DynamoDB and OpenSearch serve different roles in AI applications, but their capabilities overlap in areas like vector search and metadata storage. Understanding where each excels prevents architectural mistakes.

Core Strengths

DynamoDB is a fully managed NoSQL key-value and document database. Designed for single-digit millisecond latency at any scale. Excels at simple key-based lookups and writes with predictable performance.

OpenSearch is a managed search and analytics engine. Designed for full-text search, log analytics, and vector search. Excels at complex queries across many fields with relevance scoring.

AI Application Use Cases

Conversation History Storage

DynamoDB: Natural fit. Store conversations by session_id (partition key) and message_timestamp (sort key). Single-digit millisecond reads. Scales automatically. TTL for automatic expiration of old conversations.

OpenSearch: Overpowered for this use case. Adds unnecessary complexity and cost for simple key-based retrieval.

Winner: DynamoDB

Vector Search (RAG)

DynamoDB: No native vector search support. Cannot perform similarity search on embeddings.

OpenSearch: Built-in k-NN (k-nearest neighbors) plugin supports approximate and exact vector search. HNSW and IVF indexing algorithms. Supports filtering alongside vector search.

Winner: OpenSearch

Metadata Search and Filtering

DynamoDB: Limited query flexibility. Efficient for queries on partition key and sort key. Global secondary indexes support additional query patterns but with limitations. Complex filters are possible but expensive (scan operations).

OpenSearch: Excels at complex queries. Full-text search, range queries, aggregations, nested object queries, and faceted search are all native capabilities.

Winner: OpenSearch for complex queries; DynamoDB for simple key-based access

User Profile and Session State

DynamoDB: Excellent fit. Key-value access pattern matches perfectly. Consistent low latency. On-demand capacity handles variable traffic.

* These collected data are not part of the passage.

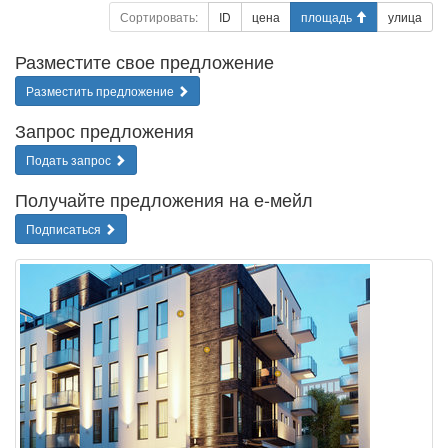
Сортировать:
ID
цена
площадь
улица
Разместите свое предложение
Разместить предложение
Запрос предложения
Подать запрос
Получайте предложения на е-мейл
Подписаться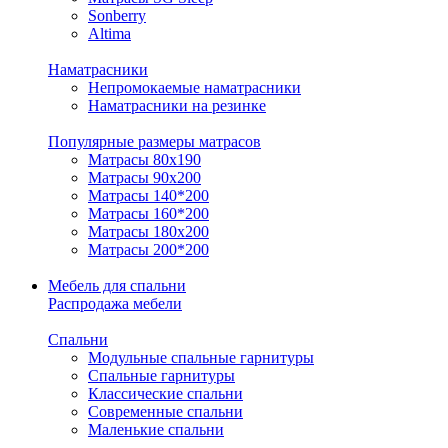
Sonberry
Altima
Наматрасники
Непромокаемые наматрасники
Наматрасники на резинке
Популярные размеры матрасов
Матрасы 80x190
Матрасы 90x200
Матрасы 140*200
Матрасы 160*200
Матрасы 180x200
Матрасы 200*200
Мебель для спальни
Распродажа мебели
Спальни
Модульные спальные гарнитуры
Спальные гарнитуры
Классические спальни
Современные спальни
Маленькие спальни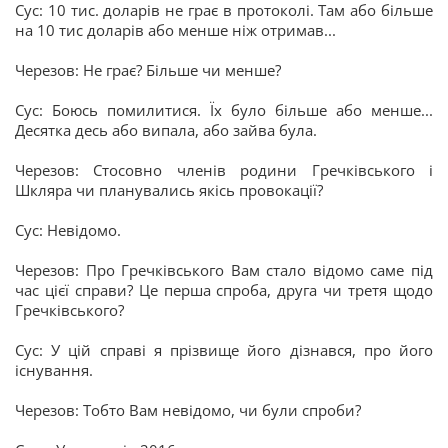
Сус: 10 тис. доларів не грає в протоколі. Там або більше
на 10 тис доларів або менше ніж отримав...
Черезов: Не грає? Більше чи менше?
Сус: Боюсь помилитися. Їх було більше або менше...
Десятка десь або випала, або зайва була.
Черезов: Стосовно членів родини Гречківського і
Шкляра чи планувались якісь провокації?
Сус: Невідомо.
Черезов: Про Гречківського Вам стало відомо саме під
час цієї справи? Це перша спроба, друга чи третя щодо
Гречківського?
Сус: У цій справі я прізвище його дізнався, про його
існування.
Черезов: Тобто Вам невідомо, чи були спроби?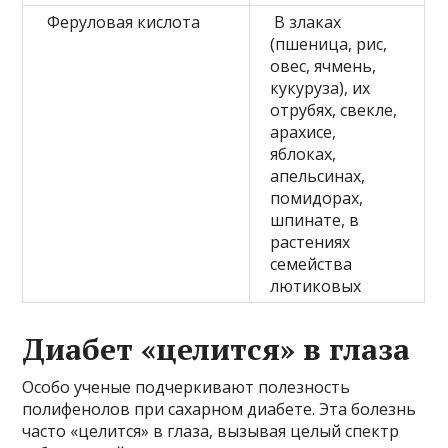
Феруловая кислота
В злаках
(пшеница, рис,
овес, ячмень,
кукуруза), их
отрубях, свекле,
арахисе,
яблоках,
апельсинах,
помидорах,
шпинате, в
растениях
семейства
лютиковых
Диабет «целится» в глаза
Особо ученые подчеркивают полезность
полифенолов при сахарном диабете. Эта болезнь
часто «целится» в глаза, вызывая целый спектр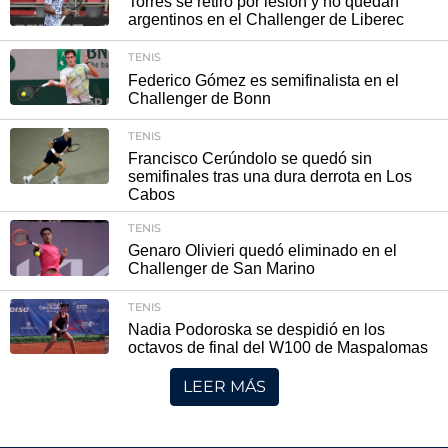
Torres se retiró por lesión y no quedan
argentinos en el Challenger de Liberec
TENIS
Federico Gómez es semifinalista en el
Challenger de Bonn
TENIS
Francisco Cerúndolo se quedó sin
semifinales tras una dura derrota en Los
Cabos
TENIS
Genaro Olivieri quedó eliminado en el
Challenger de San Marino
TENIS
Nadia Podoroska se despidió en los
octavos de final del W100 de Maspalomas
LEER MÁS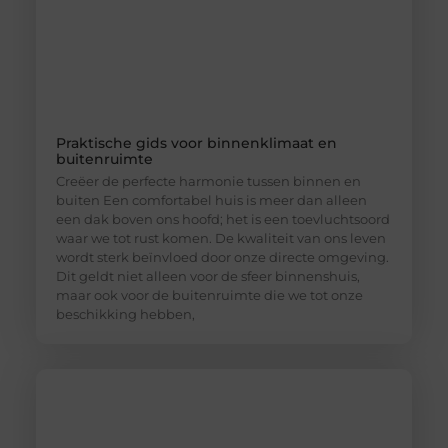
Praktische gids voor binnenklimaat en
buitenruimte
Creëer de perfecte harmonie tussen binnen en
buiten Een comfortabel huis is meer dan alleen
een dak boven ons hoofd; het is een toevluchtsoord
waar we tot rust komen. De kwaliteit van ons leven
wordt sterk beïnvloed door onze directe omgeving.
Dit geldt niet alleen voor de sfeer binnenshuis,
maar ook voor de buitenruimte die we tot onze
beschikking hebben,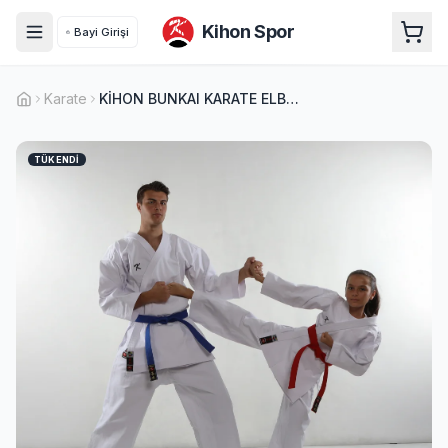
Kihon Spor
Bayi Girişi
Karate
KİHON BUNKAI KARATE ELBİSE
TÜKENDI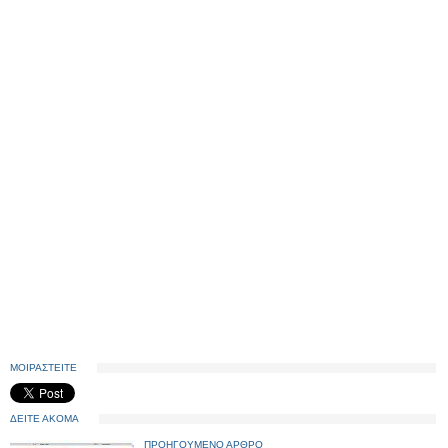
ΜΟΙΡΑΣΤΕΙΤΕ
ΔΕΙΤΕ ΑΚΟΜΑ
ΠΡΟΗΓΟΥΜΕΝΟ ΑΡΘΡΟ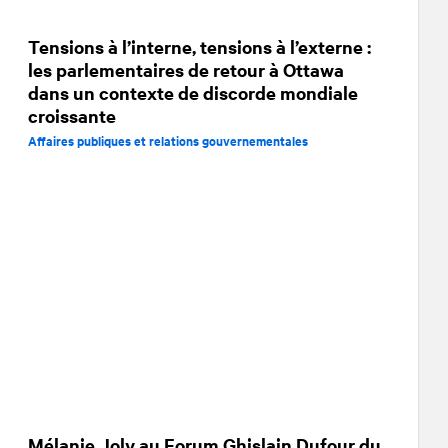
Tensions à l’interne, tensions à l’externe :
les parlementaires de retour à Ottawa
dans un contexte de discorde mondiale
croissante
Affaires publiques et relations gouvernementales
Mélanie Joly au Forum Ghislain Dufour du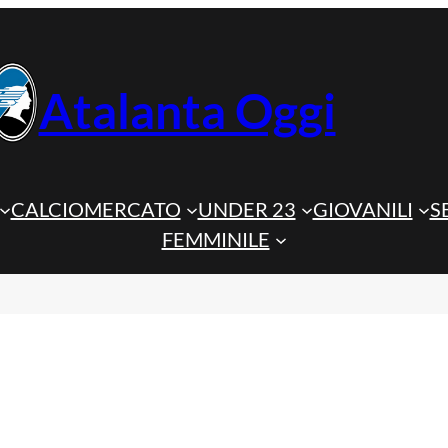
Atalanta Oggi
CALCIOMERCATO
UNDER 23
GIOVANILI
S
FEMMINILE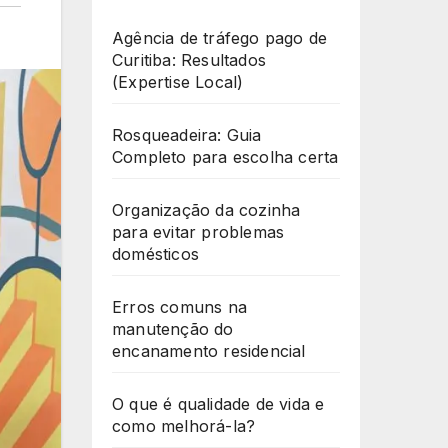
Agência de tráfego pago de
Curitiba: Resultados
(Expertise Local)
Rosqueadeira: Guia
Completo para escolha certa
Organização da cozinha
para evitar problemas
domésticos
Erros comuns na
manutenção do
encanamento residencial
O que é qualidade de vida e
como melhorá-la?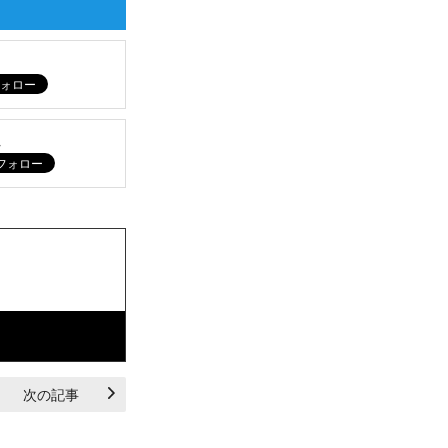
ム
次の記事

OpenSearch: Unnecessary complexity for simple profile lookups.

Winner: DynamoDB

Analytics and Aggregation

DynamoDB: Not designed for analytics. Aggregation queries require scanning the entire table or using DynamoDB Streams to feed data to an analytics system.

OpenSearch: Built for analytics. Aggregation framework supports complex analytics queries: histograms, percentiles, term aggregations, nested aggregations.

Winner: OpenSearch

Comparison Table

FeatureDynamoDBOpenSearch
Read latencySingle-digit ms10-100 ms
Write latencySingle-digit ms10-50 ms
Vector searchNoYes (k-NN plugin)
Full-text searchNoYes
Complex queriesLimitedExtensive
Auto-scalingYes (on-demand mode)Manual or auto-scaling policies
Managed serviceFully managedManaged (OpenSearch Service)
Operational complexityVery lowModerate
Cost modelPer-request or provisioned capacityPer-instance-hour
Max document size400 KBNo practical limit

Cost Comparison

DynamoDB on-demand: $1.25 per million write request units, $0.25 per million read request units. Storage: $0.25/GB/month. Excellent for variable workloads.

DynamoDB provisioned: Cheaper per-request for steady workloads. Reserved capacity available for additional savings.

OpenSearch Service: Instance-based pricing. A t3.medium.search instance costs $0.07/hour ($50/month). Production deployments typically need 3+ instances for high availability. Minimum monthly cost: ~$150 for a basic HA setup.

For AI applications, the cost comparison depends on the access pattern:

  • If you need vector search, you need OpenSearch (or another vector database). DynamoDB cannot substitute.
  • If you need only key-value access (session state, user profiles), DynamoDB is simpler and often cheaper.
  • If you need both, use both. This is the common pattern in AI applications.

Common AI Architecture Patterns

Pattern 1: DynamoDB + OpenSearch

The most common pattern for AI applications:

  • DynamoDB stores conversation history, user sessions, and application state
  • OpenSearch stores document embeddings and handles vector search for RAG
  • Application queries DynamoDB for state and OpenSearch for retrieval

Pattern 2: OpenSearch as Primary

For search-heavy applications:

  • OpenSearch stores everything: documents, embeddings, metadata
  • Used when the primary access pattern is search and retrieval
  • Simpler architecture but higher operational complexity

Pattern 3: DynamoDB as Primary

For simple AI applications:

  • DynamoDB stores everything except vector search data
  • LLM inference handled by Bedrock (no local vector search needed)
  • Works when RAG is not required or when Bedrock Knowledge Bases handles retrieval

Recommendation

Use DynamoDB for application state, session management, and simple key-value access patterns. Use OpenSearch for vector search, full-text search, complex queries, and analytics. Most production AI applications benefit from using both, each for its strength.